After nearly 20 years of litigation and fighting in the press, the conflict between the estates of Anna Nicole Smith and her billionaire husband J. Howard Marshall has been resolved. On Monday August 18th, a federal judge in Orange County rejected Smith’s estate’s last-ditch attempt to obtain roughly $44 million from the late Texas oil tycoon in the form of sanctions for delaying tactics employed by Marshall’s heir and lawyers throughout the long-running battle. The judge noted that Smith’s estate failed to provide sufficient evidence of actual damages suffered as a result of the aforementioned tactics.
For those who need a refresher (and after 20 years, who can blame you?), Smith (real name Vickie Lynn Marshall), who came to fame as a model in a popular series of Guess Jeans ads and several Playboy magazine spreads, married J. Howard Marshall in 1994. The pair met in the Texas strip club in which Smith worked. At the time, she was 26 and he was 89. He died only 14 months later. His will left the entirety of his estate, worth approximately $1.6 billion, to his son, Pierce, and nothing to Smith.
Smith initially challenged the will soon after Marshall’s death, claiming that he had promised to leave her more than $300 million in addition to the cash and gifts he lavished on her during his life (themselves worth roughly $8 million). A Houston court upheld the will, finding that Marshall was mentally fit and free of undue influence when he drafted the document. This ruling was later upheld by a federal appeals court.
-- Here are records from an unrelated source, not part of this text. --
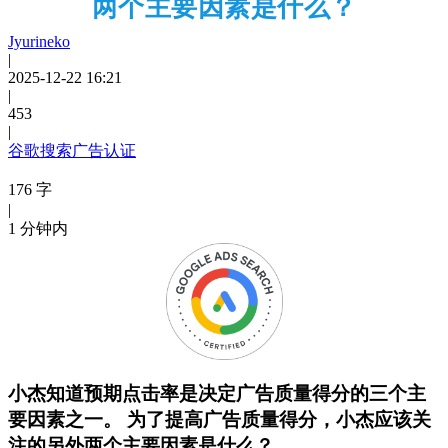
两个主要因素是什么？
Jyurineko
|
2025-12-22 16:21
|
453
|
谷歌搜索广告认证
176 字
|
1 分钟内
小杰知道预期点击率是决定广告质量得分的三个主
要因素之一。 为了提高广告质量得分，小杰应该关
注的另外两个主要因素是什么？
Not to be deterred, Smith moved to California and commenced bankruptcy proceedings, in which she claimed that her husband promised he a larger share of his estate than she received. She was successful and the court awarded her $450 million from Marshall’s estate, a number later reduced to $89 million by a federal judge in 2002. This victory was short-lived, however, as on appeal, the 9th circuit court threw the Bankruptcy court’s decision out, maintaining that a bankruptcy judge couldn’t rule on a probate case. In 2011, the Supreme Court, in a 5-4 decision, agreed with the 9th circuit and found that Bankruptcy judges lack the constitutional authority to reach outside of the bankruptcy arena into probate cases. Despite all of the salacious details and celebrity fireworks involved in this conflict, it’s this decision that will likely be it’s lasting legacy, forcing an enormous shift in case load from bankruptcy courts to federal district courts.
If nothing else, this case aptly demonstrates the importance of drafting estate-planning documents with as much clarity and specificity as possible. Marshall’s will, ultimately, had to survive intense scrutiny from multiple levels of federal courts in several jurisdictions over the course of two decades. Although your clients may not be billionaires and the Supreme Court probably won’t need to get involved, there are, nonetheless, numerous avenues of attack for disgruntled potential heirs to mount their challenges. Advisors must strive to ensure that their clients’ documents are well fortified against all potential assailants.